→ **Instructions to follow**: Reproduce each record exactly, leaving out no line.

---+---

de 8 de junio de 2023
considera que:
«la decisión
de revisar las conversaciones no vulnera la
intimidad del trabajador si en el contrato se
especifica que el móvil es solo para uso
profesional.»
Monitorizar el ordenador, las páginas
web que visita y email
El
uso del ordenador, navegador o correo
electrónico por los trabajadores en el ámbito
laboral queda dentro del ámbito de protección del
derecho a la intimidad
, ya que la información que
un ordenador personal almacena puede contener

---+---

→ **Exercise answer**:
de 8 de junio de 2023
considera que:
«la decisión
de revisar las conversaciones no vulnera la
intimidad del trabajador si en el contrato se
especifica que el móvil es solo para uso
profesional.»
Monitorizar el ordenador, las páginas
web que visita y email
El
uso del ordenador, navegador o correo
electrónico por los trabajadores en el ámbito
laboral queda dentro del ámbito de protección del
derecho a la intimidad
, ya que la información que
un ordenador personal almacena puede contener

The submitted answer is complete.